Job Description
About Us
We're building AI-native tools that harness the power of large language models (LLMs) to help customers solve high-impact, real-world problems in financial crime compliance. Our platform integrates structured and unstructured data, enabling rapid prototyping, seamless collaboration, and fast iteration with a strong focus on end-to-end delivery.

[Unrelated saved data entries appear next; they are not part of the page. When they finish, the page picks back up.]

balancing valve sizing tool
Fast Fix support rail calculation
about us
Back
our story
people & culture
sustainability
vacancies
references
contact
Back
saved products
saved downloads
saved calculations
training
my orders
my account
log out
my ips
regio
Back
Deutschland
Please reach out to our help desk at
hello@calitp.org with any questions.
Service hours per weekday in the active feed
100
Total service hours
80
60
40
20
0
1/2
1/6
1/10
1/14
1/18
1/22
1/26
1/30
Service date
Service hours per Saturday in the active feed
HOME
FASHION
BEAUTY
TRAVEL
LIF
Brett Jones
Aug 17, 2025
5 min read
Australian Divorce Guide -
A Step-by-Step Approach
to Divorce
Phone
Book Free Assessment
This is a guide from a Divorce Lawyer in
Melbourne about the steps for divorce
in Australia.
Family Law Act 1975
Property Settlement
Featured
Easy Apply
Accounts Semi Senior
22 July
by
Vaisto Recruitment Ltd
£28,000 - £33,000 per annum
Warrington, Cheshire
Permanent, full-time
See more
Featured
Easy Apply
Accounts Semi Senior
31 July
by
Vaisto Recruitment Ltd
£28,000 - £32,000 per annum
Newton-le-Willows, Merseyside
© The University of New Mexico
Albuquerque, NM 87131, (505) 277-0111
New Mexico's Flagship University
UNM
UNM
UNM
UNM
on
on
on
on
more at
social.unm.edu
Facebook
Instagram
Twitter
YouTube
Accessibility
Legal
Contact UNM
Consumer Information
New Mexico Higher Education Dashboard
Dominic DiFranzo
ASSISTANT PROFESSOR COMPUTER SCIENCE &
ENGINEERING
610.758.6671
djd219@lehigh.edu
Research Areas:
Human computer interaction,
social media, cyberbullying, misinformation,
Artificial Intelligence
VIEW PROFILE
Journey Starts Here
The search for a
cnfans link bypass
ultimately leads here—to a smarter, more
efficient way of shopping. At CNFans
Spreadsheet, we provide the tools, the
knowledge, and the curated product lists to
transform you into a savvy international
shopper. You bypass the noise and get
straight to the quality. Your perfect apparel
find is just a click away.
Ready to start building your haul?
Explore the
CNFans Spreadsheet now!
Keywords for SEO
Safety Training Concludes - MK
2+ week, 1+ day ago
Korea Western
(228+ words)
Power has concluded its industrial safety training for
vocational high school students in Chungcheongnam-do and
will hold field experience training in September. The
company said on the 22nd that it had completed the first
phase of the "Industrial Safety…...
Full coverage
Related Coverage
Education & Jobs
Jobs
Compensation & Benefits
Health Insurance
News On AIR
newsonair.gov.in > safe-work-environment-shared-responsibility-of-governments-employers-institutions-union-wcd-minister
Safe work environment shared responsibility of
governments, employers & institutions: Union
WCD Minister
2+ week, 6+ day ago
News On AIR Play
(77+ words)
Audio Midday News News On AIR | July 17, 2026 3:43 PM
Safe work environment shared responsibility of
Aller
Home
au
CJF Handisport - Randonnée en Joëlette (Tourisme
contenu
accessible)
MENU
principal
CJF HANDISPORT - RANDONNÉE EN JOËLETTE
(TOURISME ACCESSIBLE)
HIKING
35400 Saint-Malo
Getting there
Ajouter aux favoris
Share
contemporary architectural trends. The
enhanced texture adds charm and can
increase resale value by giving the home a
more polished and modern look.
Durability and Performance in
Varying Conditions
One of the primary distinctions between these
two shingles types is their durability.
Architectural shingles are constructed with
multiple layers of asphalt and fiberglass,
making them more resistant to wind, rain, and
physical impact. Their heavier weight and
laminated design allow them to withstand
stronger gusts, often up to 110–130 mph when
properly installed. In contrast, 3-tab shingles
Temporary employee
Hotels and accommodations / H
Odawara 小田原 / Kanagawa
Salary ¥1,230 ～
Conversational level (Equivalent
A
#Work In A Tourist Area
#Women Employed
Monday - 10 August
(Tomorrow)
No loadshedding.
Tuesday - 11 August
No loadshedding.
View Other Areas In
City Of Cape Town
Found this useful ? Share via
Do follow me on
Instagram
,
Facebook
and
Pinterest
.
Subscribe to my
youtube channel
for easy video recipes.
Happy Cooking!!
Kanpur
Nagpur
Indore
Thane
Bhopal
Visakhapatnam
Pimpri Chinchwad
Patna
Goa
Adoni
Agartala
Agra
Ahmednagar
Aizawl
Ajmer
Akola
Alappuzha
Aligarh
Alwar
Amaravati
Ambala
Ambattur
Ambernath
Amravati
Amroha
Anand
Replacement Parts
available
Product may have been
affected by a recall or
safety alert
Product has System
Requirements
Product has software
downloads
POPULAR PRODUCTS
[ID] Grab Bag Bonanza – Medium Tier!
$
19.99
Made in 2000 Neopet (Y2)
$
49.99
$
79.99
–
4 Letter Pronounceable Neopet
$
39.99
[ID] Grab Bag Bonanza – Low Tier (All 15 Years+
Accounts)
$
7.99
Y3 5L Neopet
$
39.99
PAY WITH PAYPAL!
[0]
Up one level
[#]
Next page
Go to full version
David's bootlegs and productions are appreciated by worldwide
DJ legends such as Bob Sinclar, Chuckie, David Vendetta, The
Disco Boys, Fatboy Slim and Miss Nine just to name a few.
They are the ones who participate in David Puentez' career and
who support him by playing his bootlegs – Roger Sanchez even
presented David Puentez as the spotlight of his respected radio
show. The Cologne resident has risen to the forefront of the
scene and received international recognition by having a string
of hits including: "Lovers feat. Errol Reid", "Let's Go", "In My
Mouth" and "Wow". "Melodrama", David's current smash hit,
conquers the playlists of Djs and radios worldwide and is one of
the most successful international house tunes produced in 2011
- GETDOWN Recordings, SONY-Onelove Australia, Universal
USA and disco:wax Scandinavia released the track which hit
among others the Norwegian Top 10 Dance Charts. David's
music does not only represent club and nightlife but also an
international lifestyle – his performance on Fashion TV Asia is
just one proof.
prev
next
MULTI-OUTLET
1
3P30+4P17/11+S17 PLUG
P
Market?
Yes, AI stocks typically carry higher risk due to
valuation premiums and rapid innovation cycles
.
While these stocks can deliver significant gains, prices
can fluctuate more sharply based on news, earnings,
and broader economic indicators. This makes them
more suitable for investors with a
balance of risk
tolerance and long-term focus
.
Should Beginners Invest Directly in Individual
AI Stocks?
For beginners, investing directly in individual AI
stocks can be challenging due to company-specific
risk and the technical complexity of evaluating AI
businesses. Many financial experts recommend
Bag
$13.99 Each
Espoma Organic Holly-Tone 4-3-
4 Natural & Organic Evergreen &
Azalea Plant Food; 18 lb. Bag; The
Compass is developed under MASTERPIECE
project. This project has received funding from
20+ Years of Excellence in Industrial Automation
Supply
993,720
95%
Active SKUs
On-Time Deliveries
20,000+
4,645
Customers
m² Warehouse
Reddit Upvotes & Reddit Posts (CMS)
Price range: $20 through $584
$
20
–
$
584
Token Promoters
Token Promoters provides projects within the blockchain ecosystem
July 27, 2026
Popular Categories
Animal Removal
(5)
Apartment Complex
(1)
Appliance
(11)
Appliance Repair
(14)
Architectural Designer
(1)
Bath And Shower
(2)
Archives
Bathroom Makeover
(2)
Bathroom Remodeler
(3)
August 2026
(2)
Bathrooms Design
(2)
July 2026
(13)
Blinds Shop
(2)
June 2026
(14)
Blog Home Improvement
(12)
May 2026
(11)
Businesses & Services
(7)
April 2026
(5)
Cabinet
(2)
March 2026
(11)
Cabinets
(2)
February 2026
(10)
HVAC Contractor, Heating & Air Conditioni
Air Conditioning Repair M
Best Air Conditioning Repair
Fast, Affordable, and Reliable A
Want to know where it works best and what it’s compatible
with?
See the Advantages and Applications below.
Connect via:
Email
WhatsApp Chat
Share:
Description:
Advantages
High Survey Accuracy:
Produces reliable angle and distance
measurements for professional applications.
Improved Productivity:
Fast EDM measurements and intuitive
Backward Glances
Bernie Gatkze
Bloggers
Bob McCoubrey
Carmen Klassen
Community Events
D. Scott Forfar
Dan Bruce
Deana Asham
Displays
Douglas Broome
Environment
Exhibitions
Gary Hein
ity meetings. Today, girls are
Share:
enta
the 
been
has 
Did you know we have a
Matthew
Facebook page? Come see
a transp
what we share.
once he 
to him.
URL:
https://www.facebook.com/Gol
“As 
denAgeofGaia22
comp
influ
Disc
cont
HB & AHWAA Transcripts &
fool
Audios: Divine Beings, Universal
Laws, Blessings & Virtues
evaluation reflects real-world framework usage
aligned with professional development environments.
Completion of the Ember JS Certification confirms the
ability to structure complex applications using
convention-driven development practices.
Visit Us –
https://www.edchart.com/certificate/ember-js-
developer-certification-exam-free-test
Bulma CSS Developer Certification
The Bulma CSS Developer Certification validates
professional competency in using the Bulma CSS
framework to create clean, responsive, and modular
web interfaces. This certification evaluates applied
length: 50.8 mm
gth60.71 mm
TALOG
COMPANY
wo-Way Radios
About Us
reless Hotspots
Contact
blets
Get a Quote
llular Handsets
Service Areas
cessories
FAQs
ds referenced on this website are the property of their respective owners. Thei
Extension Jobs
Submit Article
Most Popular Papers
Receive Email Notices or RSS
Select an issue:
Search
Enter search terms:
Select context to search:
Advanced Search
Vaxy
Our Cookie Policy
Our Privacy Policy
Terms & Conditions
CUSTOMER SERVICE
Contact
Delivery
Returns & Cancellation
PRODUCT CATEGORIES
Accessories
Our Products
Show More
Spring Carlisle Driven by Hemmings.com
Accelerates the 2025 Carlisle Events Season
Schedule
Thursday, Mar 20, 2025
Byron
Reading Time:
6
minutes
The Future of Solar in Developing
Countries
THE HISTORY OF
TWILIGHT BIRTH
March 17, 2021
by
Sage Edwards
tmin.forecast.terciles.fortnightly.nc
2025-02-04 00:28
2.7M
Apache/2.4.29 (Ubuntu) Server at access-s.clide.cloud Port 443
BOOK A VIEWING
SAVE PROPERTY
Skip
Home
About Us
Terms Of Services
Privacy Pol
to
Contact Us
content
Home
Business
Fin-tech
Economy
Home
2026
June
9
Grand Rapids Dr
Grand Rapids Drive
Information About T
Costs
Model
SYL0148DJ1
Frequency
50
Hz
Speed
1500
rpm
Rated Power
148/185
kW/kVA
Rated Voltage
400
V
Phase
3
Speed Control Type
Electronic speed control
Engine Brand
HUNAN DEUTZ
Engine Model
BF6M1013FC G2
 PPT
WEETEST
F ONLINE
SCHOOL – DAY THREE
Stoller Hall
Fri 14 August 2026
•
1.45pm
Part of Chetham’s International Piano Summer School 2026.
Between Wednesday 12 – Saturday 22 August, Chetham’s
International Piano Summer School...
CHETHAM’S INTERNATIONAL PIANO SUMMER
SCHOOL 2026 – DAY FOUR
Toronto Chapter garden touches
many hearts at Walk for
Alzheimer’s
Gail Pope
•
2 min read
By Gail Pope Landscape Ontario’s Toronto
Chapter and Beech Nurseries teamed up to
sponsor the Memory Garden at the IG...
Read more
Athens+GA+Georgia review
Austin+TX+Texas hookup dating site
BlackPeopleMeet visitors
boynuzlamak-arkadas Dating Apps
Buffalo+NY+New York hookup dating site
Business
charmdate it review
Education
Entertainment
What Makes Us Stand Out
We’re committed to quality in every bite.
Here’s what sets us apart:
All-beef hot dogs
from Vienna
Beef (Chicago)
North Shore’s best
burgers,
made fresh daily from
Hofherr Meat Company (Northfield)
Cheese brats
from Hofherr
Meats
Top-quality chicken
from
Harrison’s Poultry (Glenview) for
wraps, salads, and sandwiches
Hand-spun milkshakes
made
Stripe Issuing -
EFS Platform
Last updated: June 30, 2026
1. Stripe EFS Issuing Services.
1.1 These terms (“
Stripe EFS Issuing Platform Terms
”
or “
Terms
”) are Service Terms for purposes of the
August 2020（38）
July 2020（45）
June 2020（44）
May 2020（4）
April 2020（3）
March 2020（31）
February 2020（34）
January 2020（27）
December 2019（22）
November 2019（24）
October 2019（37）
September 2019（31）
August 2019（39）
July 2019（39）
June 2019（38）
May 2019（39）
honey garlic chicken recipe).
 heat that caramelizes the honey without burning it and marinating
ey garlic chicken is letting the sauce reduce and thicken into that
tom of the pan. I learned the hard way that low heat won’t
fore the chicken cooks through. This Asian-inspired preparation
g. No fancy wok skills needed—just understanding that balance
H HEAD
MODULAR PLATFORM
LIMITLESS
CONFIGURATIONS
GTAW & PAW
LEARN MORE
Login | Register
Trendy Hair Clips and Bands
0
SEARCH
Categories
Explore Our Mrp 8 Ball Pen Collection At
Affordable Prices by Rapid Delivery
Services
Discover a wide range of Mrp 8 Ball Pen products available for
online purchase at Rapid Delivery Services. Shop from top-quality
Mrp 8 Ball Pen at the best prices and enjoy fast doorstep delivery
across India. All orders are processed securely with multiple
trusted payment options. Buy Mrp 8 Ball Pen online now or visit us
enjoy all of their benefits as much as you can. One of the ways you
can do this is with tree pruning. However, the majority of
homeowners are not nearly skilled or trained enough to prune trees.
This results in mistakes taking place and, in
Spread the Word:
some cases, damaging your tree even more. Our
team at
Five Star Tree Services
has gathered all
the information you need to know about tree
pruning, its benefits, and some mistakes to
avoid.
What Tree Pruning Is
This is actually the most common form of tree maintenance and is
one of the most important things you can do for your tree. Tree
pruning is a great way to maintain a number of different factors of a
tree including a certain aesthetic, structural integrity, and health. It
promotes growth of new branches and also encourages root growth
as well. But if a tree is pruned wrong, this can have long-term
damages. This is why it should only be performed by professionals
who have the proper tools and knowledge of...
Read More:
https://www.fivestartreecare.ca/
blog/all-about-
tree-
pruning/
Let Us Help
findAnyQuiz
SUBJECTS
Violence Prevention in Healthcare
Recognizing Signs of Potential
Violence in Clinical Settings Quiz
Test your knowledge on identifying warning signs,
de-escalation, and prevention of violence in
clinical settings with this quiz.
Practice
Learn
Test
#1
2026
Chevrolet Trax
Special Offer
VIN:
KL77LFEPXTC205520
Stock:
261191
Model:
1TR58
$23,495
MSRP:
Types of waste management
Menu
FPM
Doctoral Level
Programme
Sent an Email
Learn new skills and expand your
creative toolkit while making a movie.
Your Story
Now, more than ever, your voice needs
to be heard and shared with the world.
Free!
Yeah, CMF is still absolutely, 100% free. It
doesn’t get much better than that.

As we scale, we're looking for a data scientist who thrives at the intersection of research, implementation, and cross-functional collaboration — someone who can own analytical work end-to-end and contribute directly to customer-facing solutions.
What You'll Do
-
Lead data exploration and analysis on large scale financial crime datasets — including sanctions, PEP (Politically Exposed Persons), and adverse media data — to uncover patterns, identify false positives/negatives, and drive feature improvements.
-
Develop and evaluate agents and rule-based models by running experiments, validating hypotheses, and fine-tuning thresholds to improve alert efficiency.
-
Build and deliver production-ready API integrations — coordinating with software engineers and product teams to ensure components are properly integrated, tested, and merged.
-
Conduct customer-focused data studies across multiple enterprise clients (e.g., financial institutions) to benchmark model performance, assess data quality, and propose data driven solutions to reduce investigation loads.
-
Prototype and iterate quickly — using PySpark, Jupyter notebooks, and Python to explore data, build reproducible pipelines, and generate insights that inform product decisions.
-
Investigate and resolve product issues in collaboration with engineering and product teams.
-
Contribute to R&D on emerging techniques — including graph-based approaches (GNNs, graph embeddings) for transaction monitoring, LLM-based feature exploration, and RAG-based models.
-
Communicate findings clearly through well-organized Jupyter notebooks, internal documentation, and stakeholder presentations, translating complex analytical results into actionable business insights.
What We're Looking For
-
Based in Singapore or London (remote-first team; flexible working environment).
-
Bachelor's or Master's degree in Data Science, Computer Science, Statistics, or a related field.
-
Minimal 3 years of hands-on experience delivering data science projects, ideally in financial crime compliance, name screening, or AML/KYC domains.
-
Strong proficiency in Python (data manipulation, modelling, pipeline development) and SQL / Spark SQL for large-scale data querying and transformation.
-
Hands-on experience with PySpark or similar distributed data platforms.
-
Familiarity with NLP techniques, and entity resolution concepts.
-
Experience working with LLMs or RAG-based models for information extraction or classification tasks is an advantage.
-
Solid understanding of data quality assessment, including profiling, anomaly identification, and merging logic across complex multi-source datasets.
-
Comfortable working in Git, Docker, Linux, and collaborative development workflows (including code reviews and pull requests).
-
Strong analytical and problem-solving skills — able to investigate ambiguous data issues, form hypotheses, and validate findings rigorously.
-
Good communication skills — able to document findings in a structured and reproducible manner (Jupyter notebooks, Confluence), and present results clearly to both technical and non-technical stakeholders.
-
A mindset of ownership and curiosity: you take initiative, ask the right questions, and follow through to delivery.